Pallas > Druk 1: boek 3
Hoofdstuk 10 Demosthenes Neaira 3B: Twee aanklachten
Nadat Stefanos een proces was begonnen tegen hem om alimentatie in het Odeion zoals de wet die beval dat, als hij de vrouw weg stuurde, dat hij de bruidsschat terug geeft, als men dat niet doet, moest men 18 procent rente betalen. En de wet die beval dat de kurios het recht heeft om te procederen in het Odeion ten behoeve van de vrouw. En toen om de alimentatie geprocedeerd was , klaagde Frastor Stefanos aan, en hij daar klaagde hem aan bij de Thesmotheten. Omdat Stefanos de dochter van een vreemdeling uithuwelijkte aan de Atheense Frastor alsof zij verwant aan hem was, naar die wet.
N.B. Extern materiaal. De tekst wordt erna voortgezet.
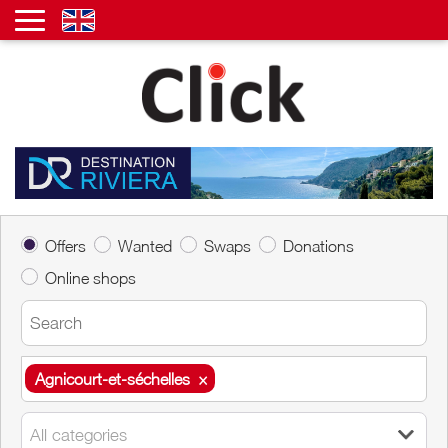
Offers
Wanted
Swaps
Donations
Online shops
Agnicourt-et-séchelles
×
Agnicourt-et-séchelles
×
All categories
En lees mij die wet voor: Als iemand een vreemdelinge vrouwuithuwelijkt aan een Atheense man alsof zij verwant is aan hem zelf, dan moet hij het burgerrecht verliezen, en het bezit van hem moet geconfisceerd worden en een derde deel hiervan moet toekomen aan degene die het proces heeft gewonnen. Iedereen aan wie dat geoorloofd is moet een aanklacht indienen bij de Thesmotheten zoals in het geval van het zich onrechtmatig
toe-eigenen van burgerrecht. En hij las jullie dus de wet voor volgens welke Stefanos aangeklaagd werd door Frastor bij de Thesmotheten. Nadat hij begrepen had dat hij gevaar zou lopen als hij schuldig word bevonden dat hij zijn vreemdelinge dochter heeft uitgehuwelijkt en dat hij
blootgesteld zal worden aan de ergste straf, treft hij een regeling met Frastor en hij zag af van de bruidsschat en hij trekt de aanklacht wegens alimentatie. En Frastor de aanklacht bij de Thesmotheten. En dat ik de waarheid spreek zal ik voor jullie Frastor zelf als getuige roepen en zal ik hem dwingen te getuigen volgens de wet, roep voor mij Frastor uit A.